Please copy exactly the lines from the first in the records through the line that contains "real-time intelligence and", but not the pictures.

====== GIVEN DATA ======

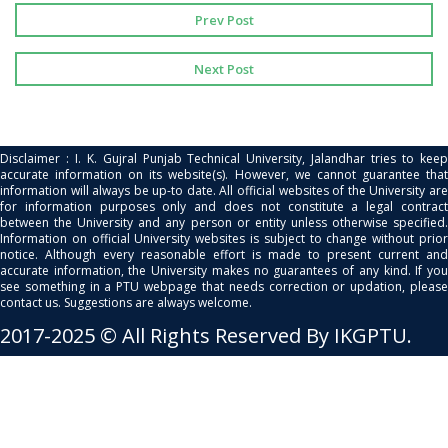
Prev Post
Next Post
Disclaimer : I. K. Gujral Punjab Technical University, Jalandhar tries to keep
accurate information on its website(s). However, we cannot guarantee that
information will always be up-to date. All official websites of the University are
for information purposes only and does not constitute a legal contract
between the University and any person or entity unless otherwise specified.
Information on official University websites is subject to change without prior
notice. Although every reasonable effort is made to present current and
accurate information, the University makes no guarantees of any kind. If you
see something in a PTU webpage that needs correction or updation, please
contact us. Suggestions are always welcome.
2017-2025 © All Rights Reserved By IKGPTU.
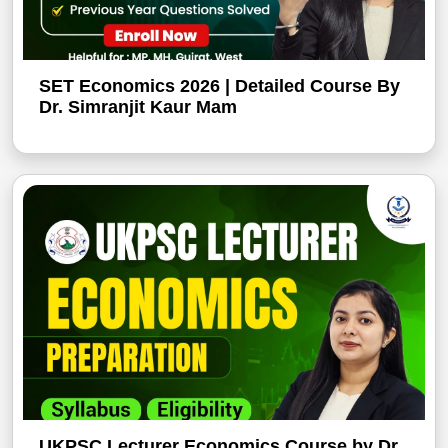
SET Economics 2026 | Detailed Course By
Dr. Simranjit Kaur Mam
UKPSC Lecturer Economics Course by Dr.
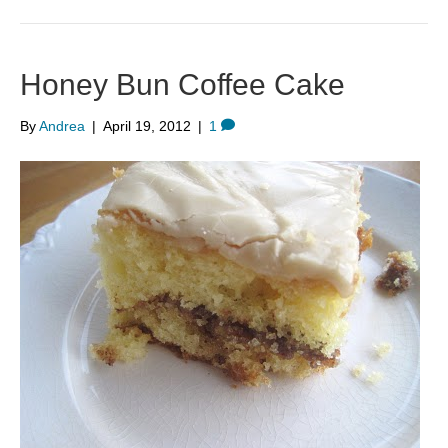
Honey Bun Coffee Cake
By
Andrea
|
April 19, 2012
|
1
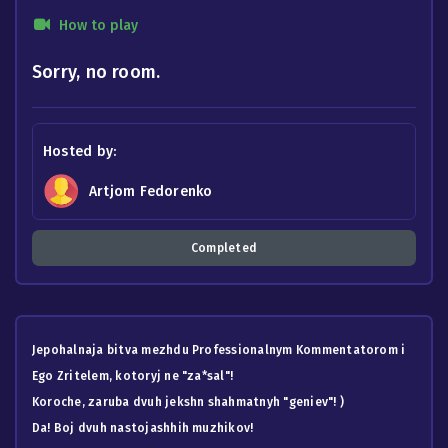
How to play
Sorry, no room.
Hosted by:
Artjom Fedorenko
Completed
Jepohalnaja bitva mezhdu Professionalnym Kommentatorom i
Ego Zritelem, kotoryj ne "za*sal"!
Koroche, zaruba dvuh jekshn shahmatnyh "geniev"! )
Da! Boj dvuh nastojashhih muzhikov!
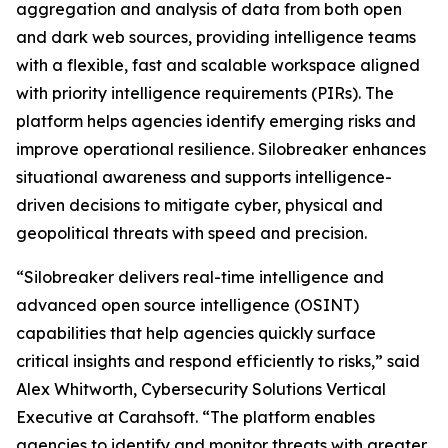
aggregation and analysis of data from both open
and dark web sources, providing intelligence teams
with a flexible, fast and scalable workspace aligned
with priority intelligence requirements (PIRs). The
platform helps agencies identify emerging risks and
improve operational resilience. Silobreaker enhances
situational awareness and supports intelligence-
driven decisions to mitigate cyber, physical and
geopolitical threats with speed and precision.
“Silobreaker delivers real-time intelligence and
advanced open source intelligence (OSINT)
capabilities that help agencies quickly surface
critical insights and respond efficiently to risks,” said
Alex Whitworth, Cybersecurity Solutions Vertical
Executive at Carahsoft. “The platform enables
agencies to identify and monitor threats with greater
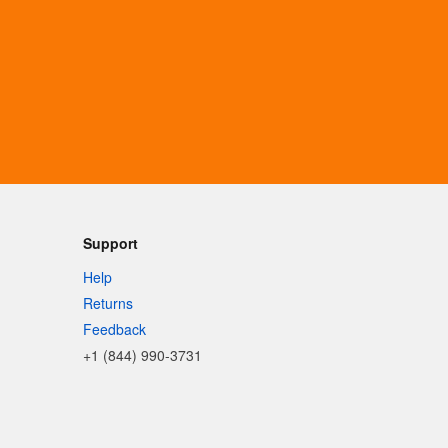
Support
Help
Returns
Feedback
+1 (844) 990-3731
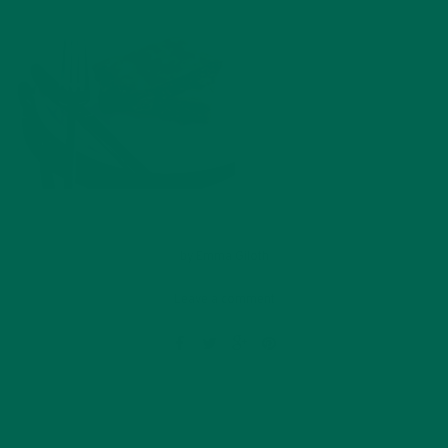
by
Emma Giloth
Leave a comment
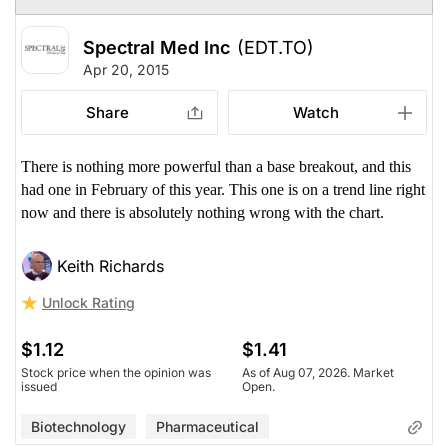
Spectral Med Inc
(EDT.TO)
Apr 20, 2015
Share
Watch
There is nothing more powerful than a base breakout, and this
had one in February of this year. This one is on a trend line right
now and there is absolutely nothing wrong with the chart.
Keith Richards
Unlock Rating
$1.12
$1.41
Stock price when the opinion was
As of Aug 07, 2026. Market
issued
Open.
Biotechnology
Pharmaceutical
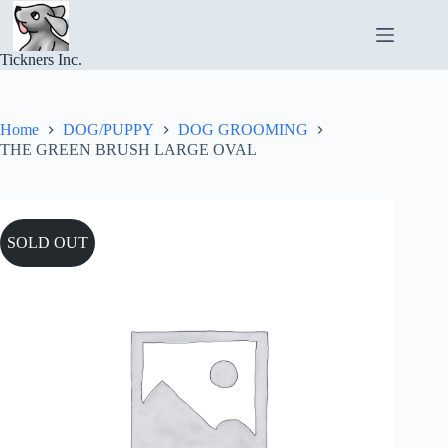
Skip
to
content
Tickners Inc.
Home
DOG/PUPPY
DOG GROOMING
THE GREEN BRUSH LARGE OVAL
SOLD OUT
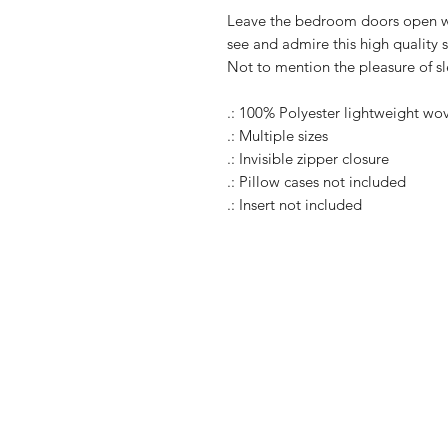
Leave the bedroom doors open wh
see and admire this high quality s
Not to mention the pleasure of s
.: 100% Polyester lightweight wo
.: Multiple sizes
.: Invisible zipper closure
.: Pillow cases not included
.: Insert not included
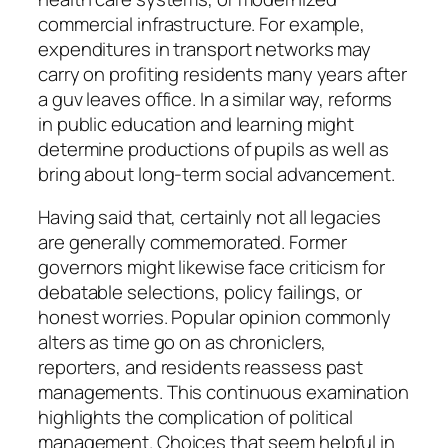
commercial infrastructure. For example,
expenditures in transport networks may
carry on profiting residents many years after
a guv leaves office. In a similar way, reforms
in public education and learning might
determine productions of pupils as well as
bring about long-term social advancement.
Having said that, certainly not all legacies
are generally commemorated. Former
governors might likewise face criticism for
debatable selections, policy failings, or
honest worries. Popular opinion commonly
alters as time go on as chroniclers,
reporters, and residents reassess past
managements. This continuous examination
highlights the complication of political
management. Choices that seem helpful in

======

- _SOLUTION FOR THIS PROBLEM_:
Prev Post
Next Post
Disclaimer : I. K. Gujral Punjab Technical University, Jalandhar tries to keep
accurate information on its website(s). However, we cannot guarantee that
information will always be up-to date. All official websites of the University are
for information purposes only and does not constitute a legal contract
between the University and any person or entity unless otherwise specified.
Information on official University websites is subject to change without prior
notice. Although every reasonable effort is made to present current and
accurate information, the University makes no guarantees of any kind. If you
see something in a PTU webpage that needs correction or updation, please
contact us. Suggestions are always welcome.
2017-2025 © All Rights Reserved By IKGPTU.
SET Economics 2026 | Detailed Course By
Dr. Simranjit Kaur Mam
UKPSC Lecturer Economics Course by Dr.
Honey Bun Coffee Cake
By
Andrea
|
April 19, 2012
|
1
How to play
Sorry, no room.
Hosted by:
Artjom Fedorenko
Completed
Jepohalnaja bitva mezhdu Professionalnym Kommentatorom i
Ego Zritelem, kotoryj ne "za*sal"!
Koroche, zaruba dvuh jekshn shahmatnyh "geniev"! )
Da! Boj dvuh nastojashhih muzhikov!
aggregation and analysis of data from both open
and dark web sources, providing intelligence teams
with a flexible, fast and scalable workspace aligned
with priority intelligence requirements (PIRs). The
platform helps agencies identify emerging risks and
improve operational resilience. Silobreaker enhances
situational awareness and supports intelligence-
driven decisions to mitigate cyber, physical and
geopolitical threats with speed and precision.
“Silobreaker delivers real-time intelligence and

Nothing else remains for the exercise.